After a year-long process of looking at future trends, examining BHS data and creating a vision based upon six components (alternative delivery, scheduling, social-emotional learning, senior year, career pathways and student engagement), the high school program review team has selected the new schedule as its basic program structure.
Supt. Steve Malone says the other five components will be phased in over time.
“Under the block system, class periods are 85 minutes long,” he said. “Research shows that the best class length is 65-70 minutes for students’ attention span and for effective instruction.”
He also says the loss of continuity of instruction caused by scheduling gaps has had a negative impact on student achievement as reflected in standardized assessments. Students who are absent from school on the block system miss the equivalent of one-and-one half days of instruction, making it more difficult to catch up. Over the past 10 years, the high school enrollment has increased by over 100 students, making scheduling under the block schedule difficult.
Class sizes of up to 30 students will remain the same. Students will have five classes per trimester. This schedule is similar to the current schedule for middle school and ninth grade students.
Graduation requirements for classes 2018 and 2019 will be 28.5 credits which will include language arts (four credits), social studies (four), physical education (one), business (.5 for 2018, one for 2019), math (three), science (three), health (one), fine arts (one) and 11 electives.
For classes 2020, 2021 and beyond, 28 credits are required for graduation.
For science, BHS eliminated the low, ninth-grade physics and chemistry and added post-secondary environmental science. For math, they added an accelerated ninth-grade class (two years of math in three trimesters), added a year-long algebra in ninth-grade and year-long geometry in 10th-grade. They also made a significant realignment of content in all courses and added a prob/stats class.
For English language arts, BHS increased rigor of reading and writing content in ninth and 10th-grades and added a reading class in addition to regular/core English for ninth and 10th graders.

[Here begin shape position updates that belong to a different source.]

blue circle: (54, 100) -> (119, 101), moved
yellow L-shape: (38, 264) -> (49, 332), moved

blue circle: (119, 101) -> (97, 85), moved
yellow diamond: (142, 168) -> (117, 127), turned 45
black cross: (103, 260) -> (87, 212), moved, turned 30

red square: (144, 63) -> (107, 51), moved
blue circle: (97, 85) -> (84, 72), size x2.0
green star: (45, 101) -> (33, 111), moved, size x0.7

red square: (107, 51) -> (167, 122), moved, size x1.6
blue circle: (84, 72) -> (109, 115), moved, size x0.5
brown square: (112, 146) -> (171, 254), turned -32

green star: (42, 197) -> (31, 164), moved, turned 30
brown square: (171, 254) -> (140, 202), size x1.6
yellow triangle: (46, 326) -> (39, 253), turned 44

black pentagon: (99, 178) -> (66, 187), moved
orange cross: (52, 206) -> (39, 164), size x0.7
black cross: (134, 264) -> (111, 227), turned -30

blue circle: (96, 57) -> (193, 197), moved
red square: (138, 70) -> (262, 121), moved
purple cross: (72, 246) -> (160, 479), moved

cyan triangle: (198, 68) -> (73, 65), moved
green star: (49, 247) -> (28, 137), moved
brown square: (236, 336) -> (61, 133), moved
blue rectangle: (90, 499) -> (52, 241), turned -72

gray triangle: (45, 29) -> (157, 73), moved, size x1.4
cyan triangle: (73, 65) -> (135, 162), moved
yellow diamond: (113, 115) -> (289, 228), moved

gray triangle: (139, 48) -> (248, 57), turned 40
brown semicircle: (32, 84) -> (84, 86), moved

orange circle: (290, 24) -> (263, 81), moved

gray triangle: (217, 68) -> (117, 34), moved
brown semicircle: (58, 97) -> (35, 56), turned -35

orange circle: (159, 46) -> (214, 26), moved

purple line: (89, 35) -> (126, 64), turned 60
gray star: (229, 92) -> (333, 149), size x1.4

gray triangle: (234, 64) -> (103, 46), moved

For social studies, BHS moved Economics from grade 10 to grade 11, divided World History into Ancient History and World Affairs and added an extra two-weeks in government to provide more time for local government.
For physical education, the members decided to replace one 10th-grade phy-ed class with on of three choices, including: conditioning and body development, aerobics/body shaping and toning and lifetime fitness activities.
For Spanish, they added additional time for cultural exposure.
In fine arts, they added an upper-level independent study portfolio class after advanced art. Fine arts will have three bands (Bulldog Band-9th, concert band- 10th-12th and wind ensemble 10th - 12th). There will also be four choirs (ninth, bella voice choir, concert choir and chamber choir).
For technology education, a robotics class was added and BHS also changed Web Design II to computer programming.
For business education, BHS eliminated digital citizenship from ninth-grade and replaced it with 21st Century citizenship for 11th and 12th grades. The content of that class will include personal finance, digital citizenship and college and career readiness. BHS also added a Computerized Accounting II class for online students.
The high school review team consisted of 23 members of faculty, staff board members, students and parents and included: Sandy Logrono Mark Kolbinger, Steve Malone, Nancy Helmer Weiss, Jean Duffy, Ryan Cox, Aaron Jurek, Celina Gustafson, Jennifer Potter, Allyna Storms, Ryan Sommerdorf, Heather Eigen, Margaret Smude, Dan Baird, Gretchen Bordson, Pam Braun, Shelly Clemen, Max Egbert, Judi Klosterman, Maggie Maine, Tina Tamm, Craig Vogl and Dustin Weege.